--- EXERCISE DATA ---
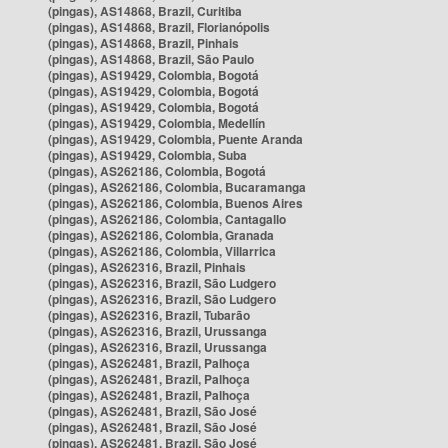
(pingas), AS14868, Brazil, Curitiba
(pingas), AS14868, Brazil, Florianópolis
(pingas), AS14868, Brazil, Pinhais
(pingas), AS14868, Brazil, São Paulo
(pingas), AS19429, Colombia, Bogotá
(pingas), AS19429, Colombia, Bogotá
(pingas), AS19429, Colombia, Bogotá
(pingas), AS19429, Colombia, Medellín
(pingas), AS19429, Colombia, Puente Aranda
(pingas), AS19429, Colombia, Suba
(pingas), AS262186, Colombia, Bogotá
(pingas), AS262186, Colombia, Bucaramanga
(pingas), AS262186, Colombia, Buenos Aires
(pingas), AS262186, Colombia, Cantagallo
(pingas), AS262186, Colombia, Granada
(pingas), AS262186, Colombia, Villarrica
(pingas), AS262316, Brazil, Pinhais
(pingas), AS262316, Brazil, São Ludgero
(pingas), AS262316, Brazil, São Ludgero
(pingas), AS262316, Brazil, Tubarão
(pingas), AS262316, Brazil, Urussanga
(pingas), AS262316, Brazil, Urussanga
(pingas), AS262481, Brazil, Palhoça
(pingas), AS262481, Brazil, Palhoça
(pingas), AS262481, Brazil, Palhoça
(pingas), AS262481, Brazil, São José
(pingas), AS262481, Brazil, São José
(pingas), AS262481, Brazil, São José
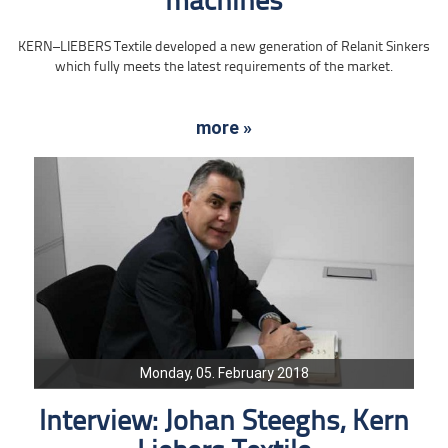
machines
KERN–LIEBERS Textile developed a new generation of Relanit Sinkers
which fully meets the latest requirements of the market.
more »
Monday, 05. February 2018
Interview: Johan Steeghs, Kern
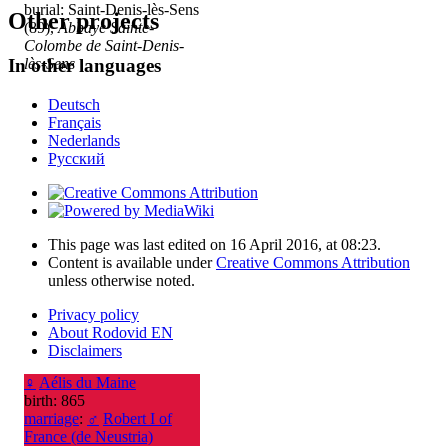
burial: Saint-Denis-lès-Sens
Other projects
(89),
Abbaye Sainte-
Colombe de Saint-Denis-
lès-Sens
In other languages
Deutsch
Français
Nederlands
Русский
This page was last edited on 16 April 2016, at 08:23.
Content is available under
Creative Commons Attribution
unless otherwise noted.
Privacy policy
About Rodovid EN
Disclaimers
♀
Aélis du Maine
birth: 865
marriage
:
♂
Robert I of
France (de Neustria)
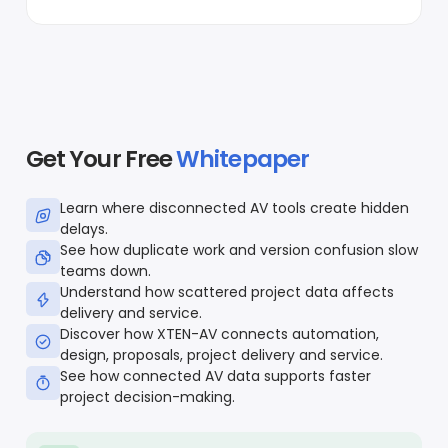
Get Your Free
Whitepaper
Learn where disconnected AV tools create hidden
delays.
See how duplicate work and version confusion slow
teams down.
Understand how scattered project data affects
delivery and service.
Discover how XTEN-AV connects automation,
design, proposals, project delivery and service.
See how connected AV data supports faster
project decision-making.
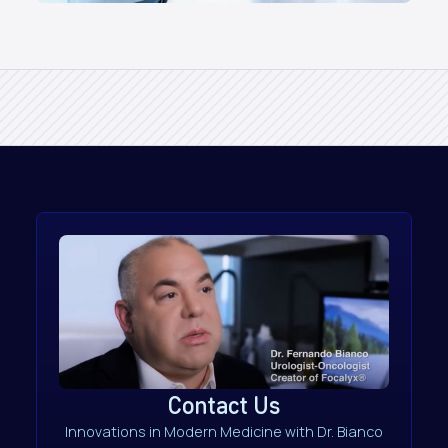
Contact Us
Innovations in Modern Medicine with Dr. Bianco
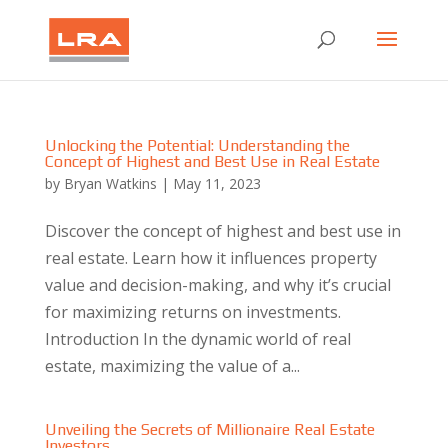
Unlocking the Potential: Understanding the
Concept of Highest and Best Use in Real Estate
by
Bryan Watkins
|
May 11, 2023
Discover the concept of highest and best use in
real estate. Learn how it influences property
value and decision-making, and why it’s crucial
for maximizing returns on investments.
Introduction In the dynamic world of real
estate, maximizing the value of a...
Unveiling the Secrets of Millionaire Real Estate
Investors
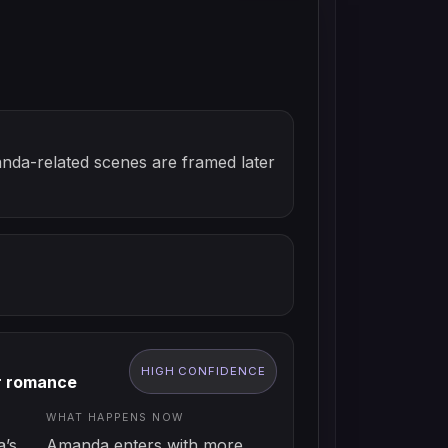
anda-related scenes are framed later
HIGH
CONFIDENCE
r romance
WHAT HAPPENS NOW
’s
Amanda enters with more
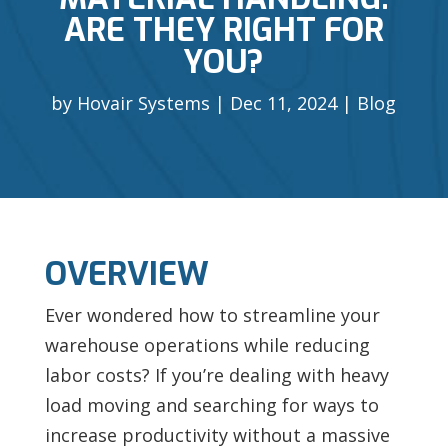
ARE THEY RIGHT FOR
YOU?
by
Hovair Systems
Dec 11, 2024
Blog
OVERVIEW
Ever wondered how to streamline your
warehouse operations while reducing
labor costs? If you’re dealing with heavy
load moving and searching for ways to
increase productivity without a massive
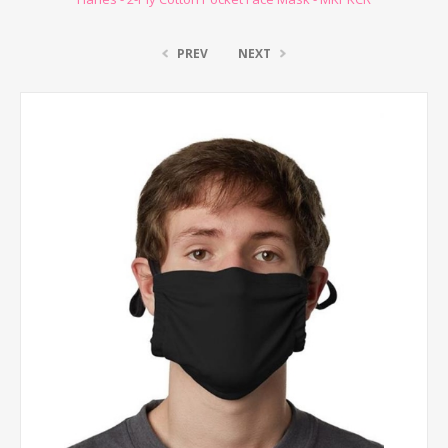
PREV
NEXT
---
_WHAT NEEDS TO BE DONE_.
Please copy exactly, and only, the lines from the one that contains "France (de Neustria)" through the last line of the data above, omitting all pictures.

_SOLVED EXERCISE_.
France (de Neustria)
Get Your Free
Whitepaper
Learn where disconnected AV tools create hidden
delays.
See how duplicate work and version confusion slow
teams down.
Understand how scattered project data affects
delivery and service.
Discover how XTEN-AV connects automation,
design, proposals, project delivery and service.
See how connected AV data supports faster
project decision-making.
Contact Us
Innovations in Modern Medicine with Dr. Bianco
Unlocking the Potential: Understanding the
Concept of Highest and Best Use in Real Estate
by
Bryan Watkins
|
May 11, 2023
Discover the concept of highest and best use in
real estate. Learn how it influences property
value and decision-making, and why it’s crucial
for maximizing returns on investments.
Introduction In the dynamic world of real
estate, maximizing the value of a...
Unveiling the Secrets of Millionaire Real Estate
Investors
anda-related scenes are framed later
HIGH
CONFIDENCE
r romance
WHAT HAPPENS NOW
’s
Amanda enters with more
ARE THEY RIGHT FOR
YOU?
by
Hovair Systems
Dec 11, 2024
Blog
OVERVIEW
Ever wondered how to streamline your
warehouse operations while reducing
labor costs? If you’re dealing with heavy
load moving and searching for ways to
increase productivity without a massive
PREV
NEXT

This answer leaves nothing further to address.